前置きが長くなりましたが、このゴルフ場へは、諏訪と言う所を通って、曲がりくねった山道を登っていきます。その途中まで、鮎川と言う川があり、諏訪梅林があります。今回行った時に、梅がかなり咲いているので、早めに行ってみました。
昨年は3月中旬でもまだ、少し早い位でした。
諏訪と言う地名は、ここにある諏訪神社と関係があります。
この神社は、建久2年(1250年)に信州諏訪大社から来た藤原高利が諏訪大社の神を招聘して建立したと言われ、これが現在の地名の元となっています。
高利夫妻は、神官として神に仕えて、自分達の木像を残し、後で出てくる諏訪の水穴の中に入りでてこなかったとか言われています。
諏訪神社参道 諏訪神社
木像万年太夫夫婦坐像(手前が胎内像)
後に、水戸徳川藩になり、義公、徳川光圀がここに来て、諏訪神社にあったこの木像が朽ちているのを見て、これを保護する為、イチイの木の木像を作り、これに胎内像として収めて保護しました。現在は、日立市歴史博物館に、常設展示されています。
ここから鮎川を渡って上流に数100m行くと諏訪梅林です。この梅林は、後の烈公、徳川斉昭が天保年間、領内巡視の折、諏訪村の村民に梅を持ち寄らせて造園したと言われています。
そして、烈公手植えの梅が有りますが、どうも樹勢が弱く、花を殆どつけていません。梅の本数は300本弱の小さな梅園です。
明治になって長塚節が、泉が森やここを訪ね、歌を残したりしており、その記念碑が建っています。

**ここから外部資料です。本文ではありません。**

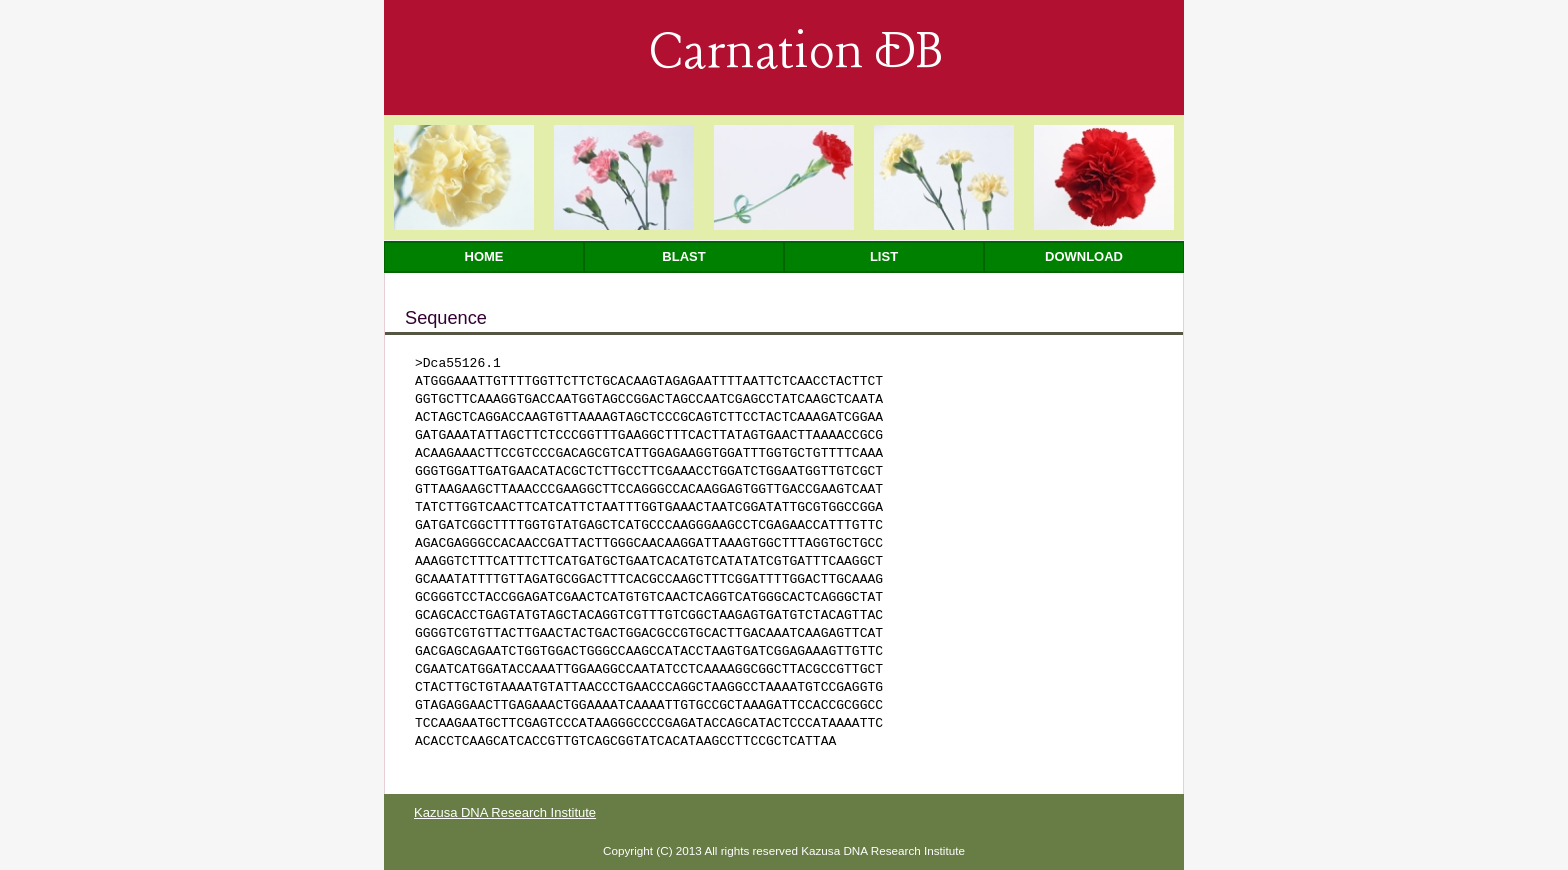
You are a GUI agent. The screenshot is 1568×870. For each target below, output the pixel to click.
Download (1084, 256)
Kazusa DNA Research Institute (505, 812)
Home (484, 256)
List (884, 256)
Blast (683, 256)
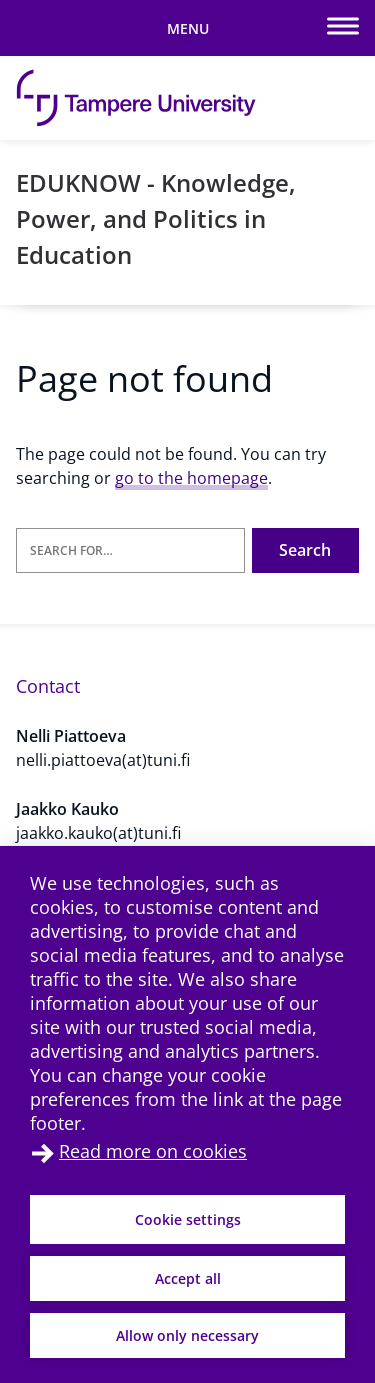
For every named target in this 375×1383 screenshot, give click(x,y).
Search (305, 550)
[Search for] (130, 550)
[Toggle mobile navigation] (187, 28)
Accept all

今の季節、休日でもないと訪れる人はあまりいません。鮎川の上流側、高い所を常磐道が通っています。そして、梅と同時に杉もーー花粉の季節です。
諏訪梅林 満開の梅の花(全体はまだら)
向こうに常磐道が
鮎川の川辺の梅 烈公手植えの梅(どうも樹勢がーー)
雪降りて
寒くはあれど
梅の花
散らまく惜しみ
出でて来にけり
長塚節の歌碑
更に上流に行くと、川は二つに分かれ、本流の途中に、諏訪の水穴があります。
支流側の山道を行くと、昔ながらのたたずまいの人家があり、その向こうに、日立セメントの石材採取のケーブルが走っているのが見えます。ここから、段々畑の横の道を下っていくと本流側に戻ります。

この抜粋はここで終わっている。